By Tibor Machan: Freedom New Mexico columnist
In a wide-ranging review essay of Amartya Sen’s recent ambitious book, “The Idea of Justice,” Moshe Halbertal, a philosopher from the Hebrew University, unleashes arguments against the right to private property that are supposed to be even stronger than those Sen himself offers.
Sen regards this right as a strong one but not decisive, so some considerations can be morally powerful enough to overturn it. To block even a moderately friendly view of the right to private property, professor Halbertal writes:
“Let us assume that … at stake for distribution is a rate medicine that Clara, the brilliant and productive child, somehow managed to invent. She is willing to provide the medicine to Anne, who is very sick, but only for an outrageous compensation.
“If she does not get her coveted (medicine), then Anne will die; and nobody — this is the libertarian claim — can take the medicine away from her, since she has ownership rights as a producer.
“In such a story, it seems clear that sticking solely to the libertarian approach to ownership rights, regardless of the outcome, is wrong. Even if we assert that there are such rights, surely, they should not be absolute….”
This is certainly not the first time the right to private property has been challenged along such lines. The needs of others have always seemed morally superior to some, vs. the rights of those who can fulfill those needs without drastic loss to themselves.
And in certain dire circumstances even libertarians will grant that a one-time theft should be morally acceptable provided efforts are made later to compensate for it.
What the libertarian — or most of them, since they are a diverse lot themselves — insists upon is that a legal system make no systemic allowance for such takings. Though it is understandable that the takings would occur on rare — emergency — occasions, what is completely wrong is to build into a legal system this acceptability.
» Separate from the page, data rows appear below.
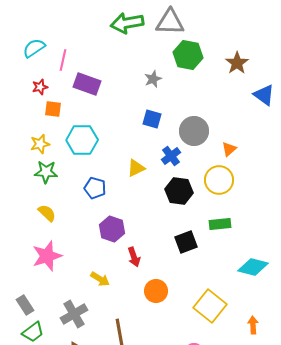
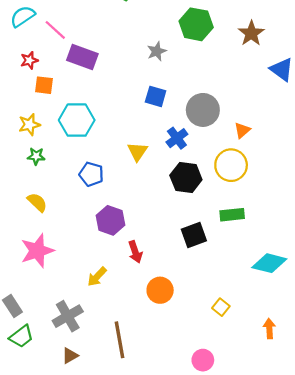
pink line: (63, 60) -> (55, 30), turned -60
yellow triangle: (136, 168) -> (138, 152), turned -30
green star: (46, 172) -> (36, 156), size x0.7
yellow arrow: (100, 279) -> (97, 277), turned 102
yellow square: (210, 306) -> (221, 307), size x0.5

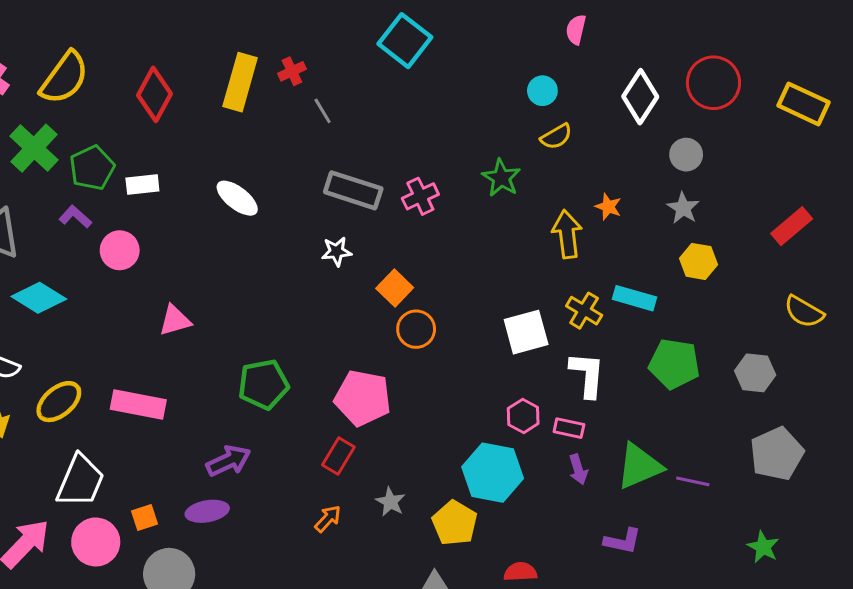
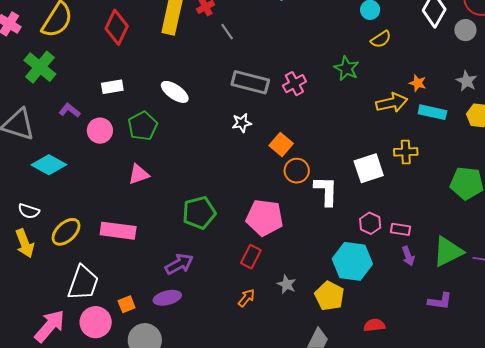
gray circle: (686, 155) -> (465, 30), moved
green pentagon: (92, 168) -> (143, 126), moved
yellow arrow: (567, 234) -> (392, 103), turned 88
cyan rectangle: (634, 298) -> (432, 112), moved
yellow cross: (584, 311) -> (406, 152), turned -30
white L-shape: (587, 375) -> (326, 191), moved

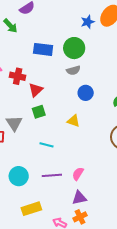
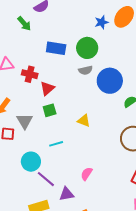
blue circle: (86, 93) -> (110, 81), moved, size x1.6
cyan line: (47, 145) -> (56, 144), turned -32
purple line: (52, 175) -> (46, 179), moved, turned 42
cyan circle: (19, 176) -> (31, 162), moved
purple triangle: (79, 198) -> (67, 194), moved

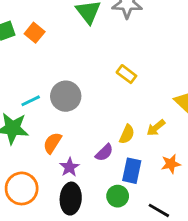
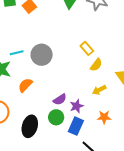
yellow semicircle: (127, 134) -> (96, 65), moved
purple star: (70, 167) -> (77, 106), moved
blue rectangle: (132, 171) -> (76, 126), moved
green circle: (118, 196) -> (56, 117), moved

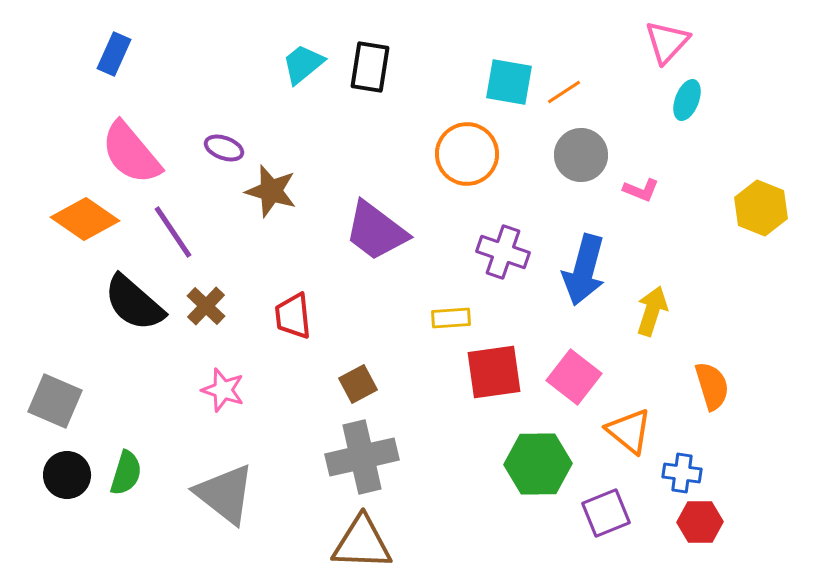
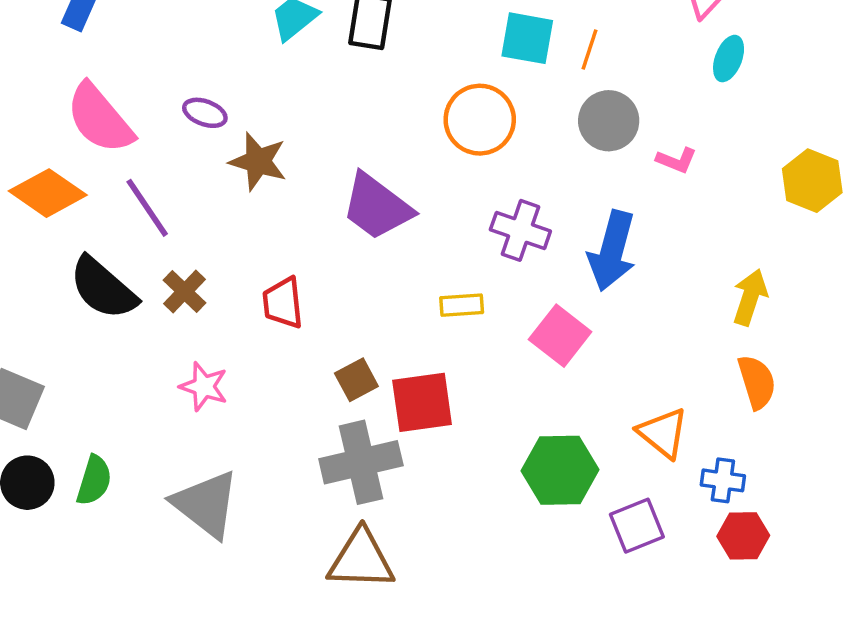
orange line: (564, 92) -> (589, 49), turned -39
yellow arrow: (652, 311) -> (750, 297), moved
red square: (494, 372) -> (422, 402), moved
pink square: (574, 377) -> (560, 336), moved

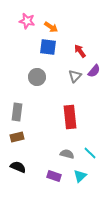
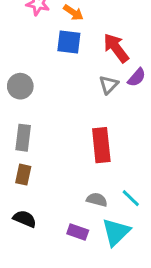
red arrow: (80, 51) -> (116, 48), size x1.5
gray circle: (37, 77) -> (20, 86), moved
brown rectangle: (17, 137) -> (23, 175), turned -64
cyan triangle: (80, 176) -> (116, 232), size x1.5

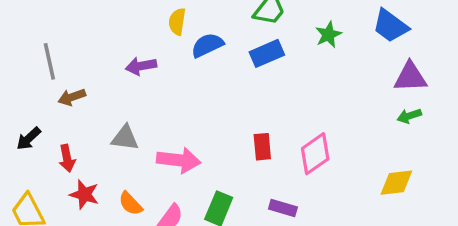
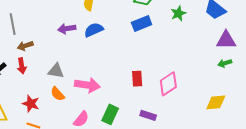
blue semicircle: (207, 45) -> (94, 30), moved
red arrow: (67, 158) -> (22, 66), moved
orange semicircle: (131, 204) -> (58, 94), moved

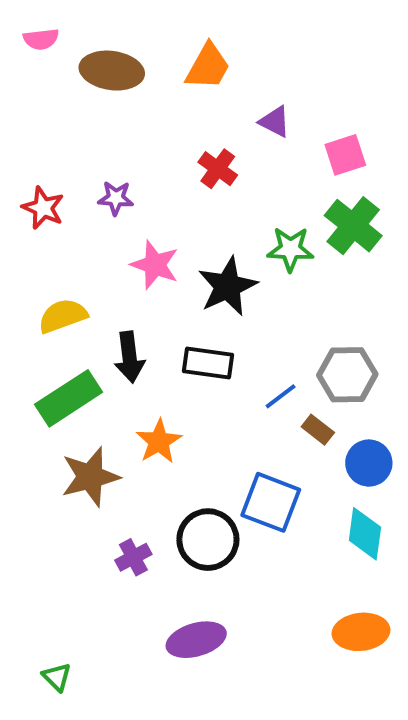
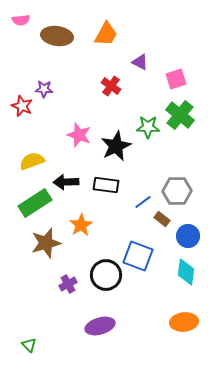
purple star: (116, 198) -> (44, 89), moved
black arrow: (129, 357) -> (66, 182), turned 95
The case Halbertal offers has some problems to start with, though relatively minor. No one denies, libertarian or otherwise, that somebody “can take the medicine away.” It is not whether they can but whether they are morally (and should be legally) justified to do so. Criminals, after all, perpetrate such takings all the time, when they murder, rape, kidnap and steal.
Rights violations are possible but not justified, according to libertarianism.
More important is the way Halbertal misunderstands what libertarian political philosophers aim to do when they lay out a proper legal system. They aren’t discussing ethics or morality but politics or law. They are investigating what system of principles should govern a human community, what constitutional provisions should be included in a just system.
This is a clear case of the perfect being the enemy of the good. Yes, Clara may have to be tolerated in her greed and lack of generosity, but that is because the system in which one is free to be greedy and ungenerous is superior to one that aims to impose, by means of government — thus risking tyranny and undermining morality — the only right solution.
So it would appear that a system of law in which the right to private property is fully protected is better than one in which exceptions are permitted, thus leaving it open to government not by law but by men who would ultimately be responsible to weight all the alternatives based on their intuitions, something Halbertal appears to grant at one point in his review essay.